Le roi Dan Piètre ne voult mie séjourner sur ce propos, mais pria au royaume de Portingal dont le roi étoit son cousin germain, et y eut grands gens ; et envoya devers le roi de Grenade et le roi de Bellemarine et le roi de Tramesainnes et fit alliances à eux, parmi que trente ans il les devoit tenir en leur état et point faire de guerre, parmi ce que ces trois rois lui envoyeroient plus de vingt mille Sarrasins pour aider à faire sa guerre. Si fit le roi Dan Piètre tant qu’il eut bien, que de chrétiens que de Sarazins, quarante mille hommes, tous assemblés en la marche de Séville. En ces traités et pourchas qu’il faisoit, et pendant que le siége étoit devant Toulette, descendit en l’ost du roi Henry messire Bertran du Guesclin atout deux mille combattans, qui y fut reçu à grand’joie ; ce fut bien raison ; et furent tous ceux de l’ost réjouis de sa venue[3].

  1. Le duc d’Anjou se rendit maître de la ville de Tarascon, ou plutôt les habitans, avec qui il entretenait des intelligences, la lui livrèrent vers la fin de mars. Le 11 avril suivant, il assiégea Arles et laissa la conduite du siége à du Guesclin qui le leva le 1er mai. Quant au départ de celui-ci pour l’Espagne, il ne peut être antérieur à la fin de septembre, et peut-être même faut-il le reculer davantage. Ce ne fut que postérieurement au 20 de ce mois qu’il traita, par ordre du duc d’Anjou, avec les chefs des compagnies, Bretons, Gascons, Lombards, etc., pour les engager à sortir du Languedoc, moyennant une certaine somme, dont il leur remit entre les mains pour garans Alain de Beaumont et le sire de Montauban.

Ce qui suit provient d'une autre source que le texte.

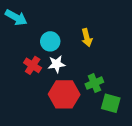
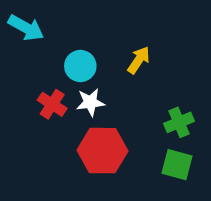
yellow arrow: (87, 38) -> (139, 60), turned -132
green cross: (94, 83) -> (179, 122), moved

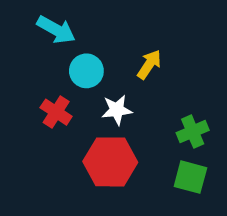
cyan arrow: (26, 28) -> (56, 30), moved
white star: (90, 102) -> (117, 110), moved

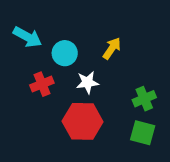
cyan arrow: (56, 30) -> (27, 37), moved
red cross: (56, 112) -> (42, 84), turned 35

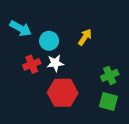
white star: (87, 82) -> (55, 63), moved

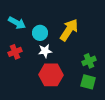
yellow arrow: (85, 37) -> (69, 30), size x1.6
red cross: (32, 64) -> (15, 52), moved

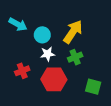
red cross: (15, 52) -> (22, 71), moved
green cross: (89, 61) -> (75, 57), moved

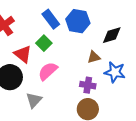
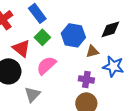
blue rectangle: (51, 19) -> (37, 13), moved
blue hexagon: (78, 21) -> (73, 35), moved

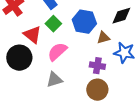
gray triangle: (32, 94) -> (54, 80), moved, turned 30

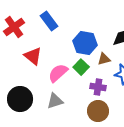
green square: (53, 24) -> (81, 67), moved
black circle: (19, 58) -> (20, 99), moved

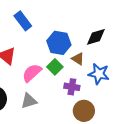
brown triangle: (104, 59) -> (78, 59), turned 48
brown circle: (98, 111) -> (84, 111), moved

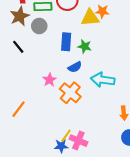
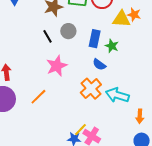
gray circle: (39, 26) -> (68, 31), moved
blue semicircle: (75, 67) -> (99, 64), turned 56
pink star: (50, 80) -> (57, 66), moved, size x1.5
cyan arrow: (103, 80) -> (117, 95), moved

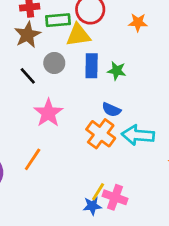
yellow triangle: (121, 19) -> (78, 35), moved
blue semicircle: (99, 64) -> (111, 110), moved

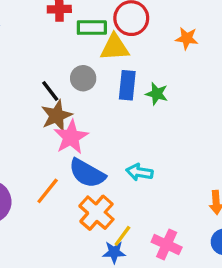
brown star: (27, 35) -> (57, 116), moved
blue semicircle: (111, 110) -> (87, 173), moved, size x1.6
orange cross: (101, 134) -> (96, 213), moved
cyan arrow: (138, 135) -> (139, 172), moved, size x0.7
pink cross: (115, 197) -> (167, 245), moved

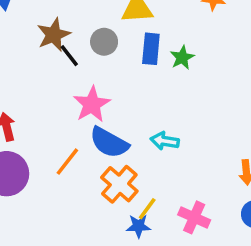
green star: (157, 94) -> (182, 58), turned 30
brown star: (57, 116) -> (54, 35), moved

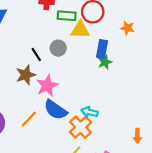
brown star: (54, 35) -> (26, 75), moved
blue rectangle: (151, 49) -> (102, 49), moved
orange cross: (119, 184) -> (81, 127), moved

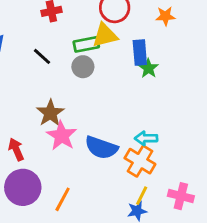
green rectangle: (67, 16) -> (86, 44), moved
black line: (36, 54) -> (42, 56), moved
pink star: (47, 85) -> (62, 136), moved
orange line: (29, 119) -> (63, 199), moved

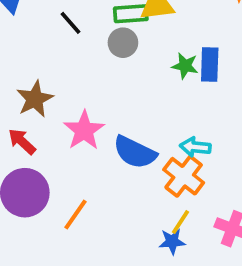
blue rectangle: (140, 52) -> (210, 64), moved
green star: (148, 68) -> (185, 66), moved, turned -30
brown star: (50, 113) -> (35, 99), moved
red arrow: (16, 149) -> (22, 141), turned -30

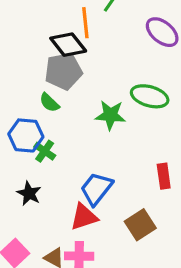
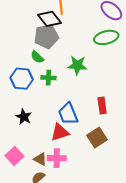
green ellipse: (150, 96) -> (106, 37), moved, turned -30
green cross: (45, 151) -> (48, 78), moved, turned -32
red rectangle: (164, 176) -> (102, 106), moved
blue trapezoid: (96, 189) -> (68, 114), turned -60

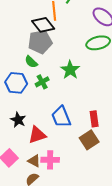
green star: (77, 65) -> (70, 70), turned 30
green cross: (48, 78) -> (42, 82), turned -32
red rectangle: (102, 106) -> (94, 119), moved
red triangle: (60, 132) -> (37, 135), moved

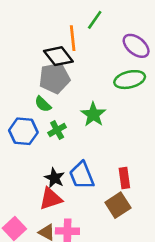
black star: (18, 120) -> (54, 178), moved

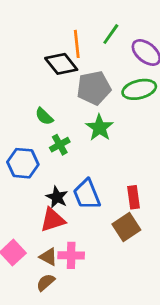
green line: (95, 20) -> (111, 34), moved
gray pentagon: (54, 78) -> (94, 88), moved
blue hexagon: (23, 131) -> (23, 163), moved

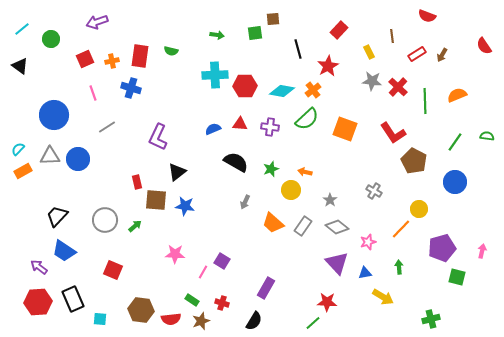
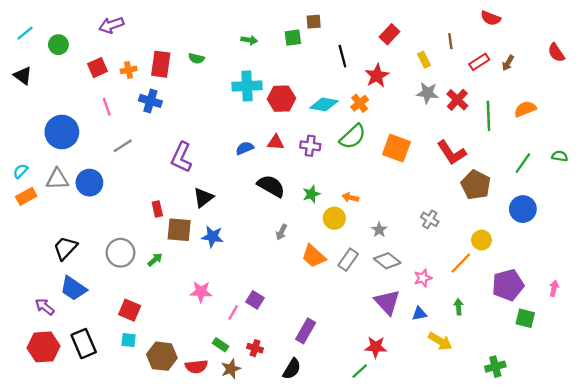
cyan square: (100, 319) -> (129, 340), moved

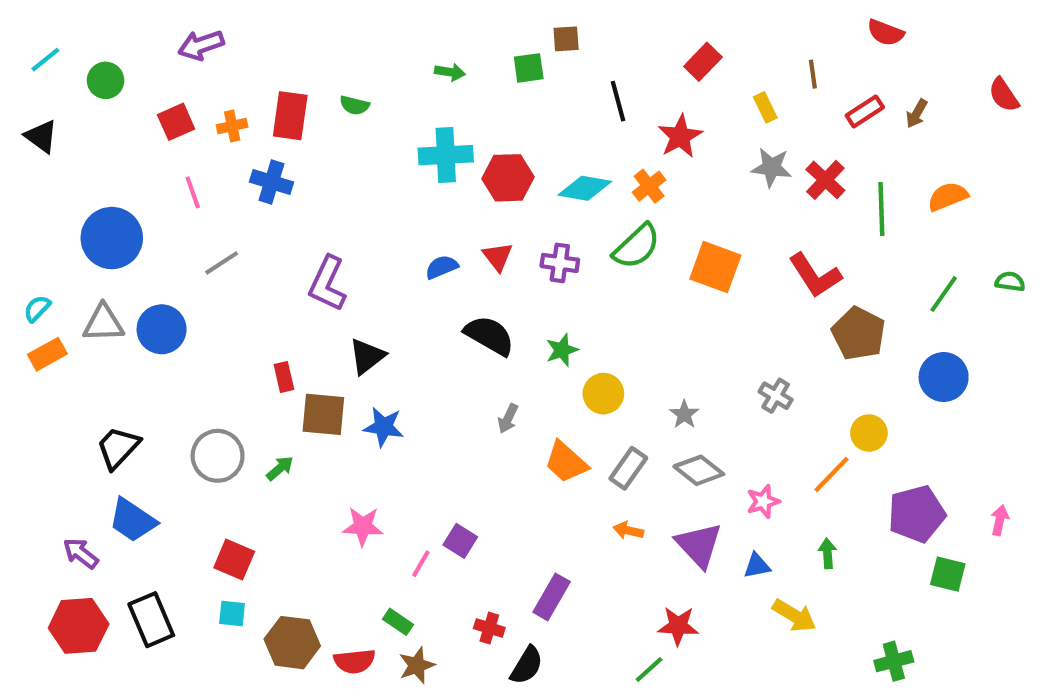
red triangle: (276, 142) -> (498, 257), turned 48
orange arrow: (350, 198) -> (628, 531), moved
red cross: (255, 348) -> (489, 628), moved

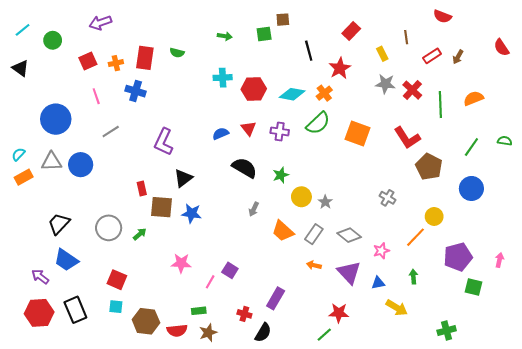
cyan cross: (446, 155) -> (223, 78), size x0.7
gray star: (684, 414) -> (325, 202), moved
green rectangle: (398, 622) -> (199, 311), turned -40

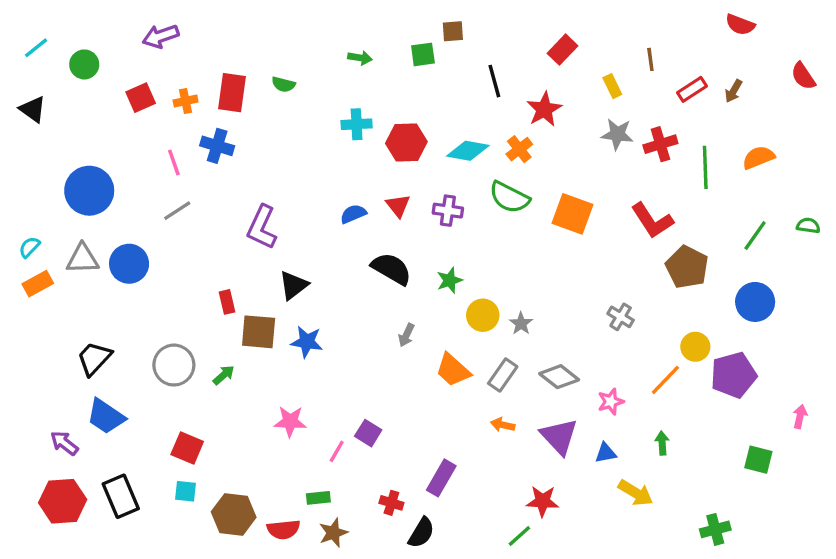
red semicircle: (442, 16) -> (740, 25), moved
red cross: (412, 90) -> (660, 144), turned 30
pink line: (96, 96) -> (174, 162), moved
green semicircle: (318, 123) -> (509, 197), turned 70
purple pentagon: (458, 257) -> (734, 375), moved

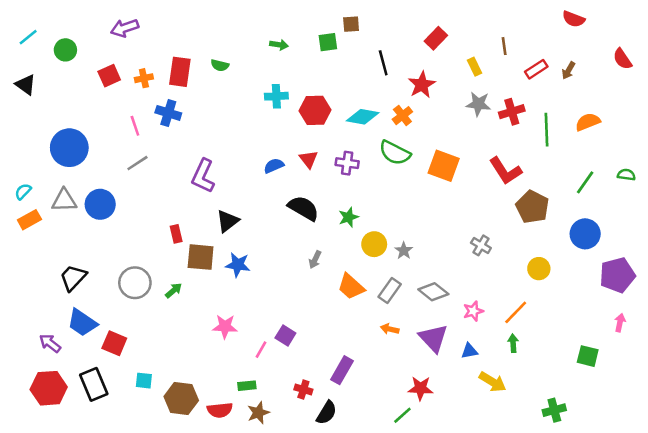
purple pentagon: (734, 375) -> (617, 275), moved
orange line: (665, 380) -> (516, 312), moved
red square: (187, 448) -> (114, 343), moved

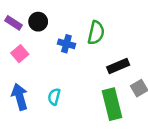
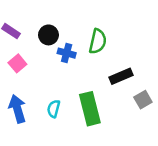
black circle: (38, 22) -> (48, 35), moved
green rectangle: (112, 104) -> (90, 109), moved

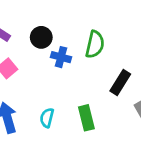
black rectangle: (121, 76) -> (120, 82), turned -35
green rectangle: (90, 109) -> (86, 118), size x0.7

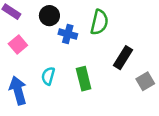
cyan semicircle: (47, 118) -> (48, 76), moved
green rectangle: (86, 118) -> (84, 79), moved

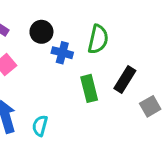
cyan semicircle: (48, 76) -> (40, 126), moved
green rectangle: (84, 79) -> (89, 88), moved

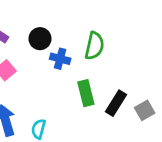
black rectangle: (125, 80) -> (116, 103), moved

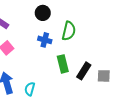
black circle: (40, 39) -> (43, 13), moved
gray square: (145, 110) -> (104, 76), turned 32

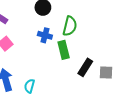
green rectangle: (63, 64) -> (64, 50), moved

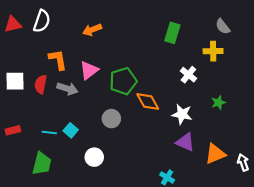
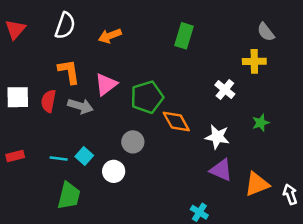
white semicircle: (42, 21) -> (65, 26), moved
red triangle: (13, 24) -> (15, 29), turned -36
green rectangle: (172, 33) -> (184, 36), moved
white circle: (94, 157) -> (114, 171), moved
green trapezoid: (42, 164) -> (69, 196), moved

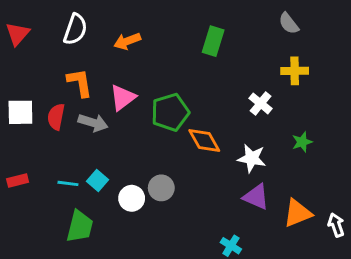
gray semicircle: (266, 32) -> (289, 23), moved
gray circle: (133, 142) -> (161, 188), moved

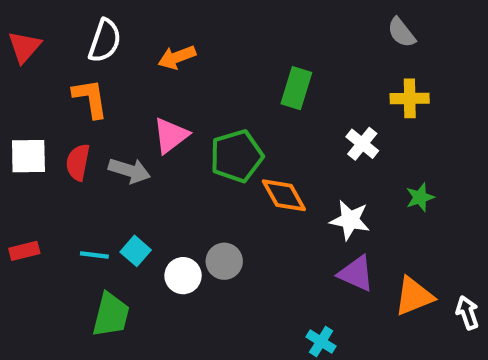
green rectangle: (213, 41) -> (296, 88), moved
orange L-shape: (80, 83) -> (90, 98), moved

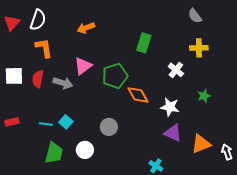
white semicircle: (105, 41) -> (38, 20), moved
white circle: (183, 276) -> (85, 150), moved

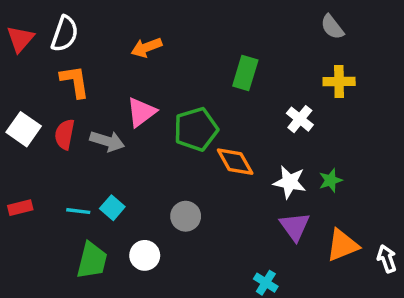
white square: (14, 76) -> (24, 129), turned 36
green star: (204, 96) -> (331, 180), moved
purple triangle: (173, 133) -> (295, 226), turned 30

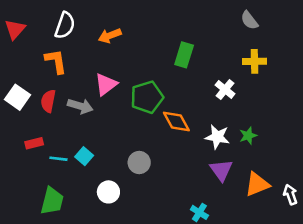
white semicircle: (65, 34) -> (65, 25), moved
red rectangle: (20, 208) -> (34, 143), moved
green trapezoid: (92, 261) -> (52, 201), moved

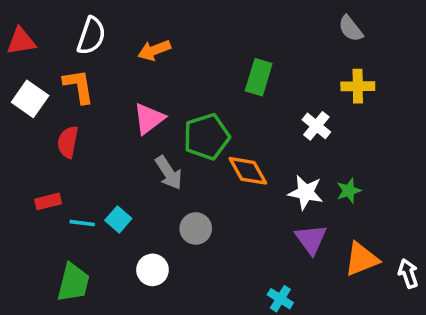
red triangle: (15, 29) -> (21, 41), turned 40
white square: (17, 97) -> (30, 99), moved
gray arrow: (80, 106) -> (169, 173), moved, turned 40

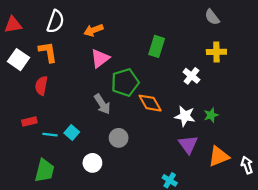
pink triangle: (149, 119) -> (100, 58), moved

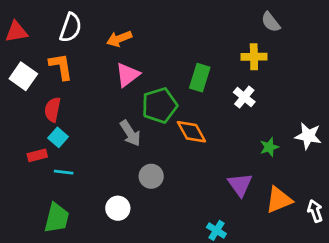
green rectangle: (157, 46) -> (200, 78), moved
yellow cross: (216, 52) -> (254, 57), moved
white star: (185, 116) -> (308, 136), moved
cyan square: (72, 132) -> (58, 137), moved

  2. Ayala rapporte que D. Pèdre s’adressa aussi, pour demander des conseils, au Maure Benahatin, grand astrologue ou philosophe et conseiller du roi de Grenade, et il n’eût certainement pas trouvé parmi les chrétiens d’Espagne ou de France un seul homme en état de lui donner des conseils aussi éclairés que ceux contenus dans les deux lettres de Benahatin rapportées par Ayala. La première me semble un morceau inspiré par la sagesse elle-même. On y retrouve un esprit de liberté, de tolérance et de philosophie qui était inconnu chez les chrétiens d’alors.
  3. Les historiens d’Espagne placent l’arrivée de du Guesclin à l’armée de Henri au commencement de l’année 1369, et il ne peut guère y être arrivé plus tôt, comme on le verra ci-après dans une remarque sur le chapitre 253. Il faut donc rapporter à cette année la suite de la guerre contre Henri et D. Pèdre. Nous continuerons cependant de mettre en marge l’année 1368, parce que plusieurs des événement que Froissart raconte après la bataille de Montiel et la mort de D. Pèdre, dont il ignorait la véritable date, appartiennent certainement à cette année.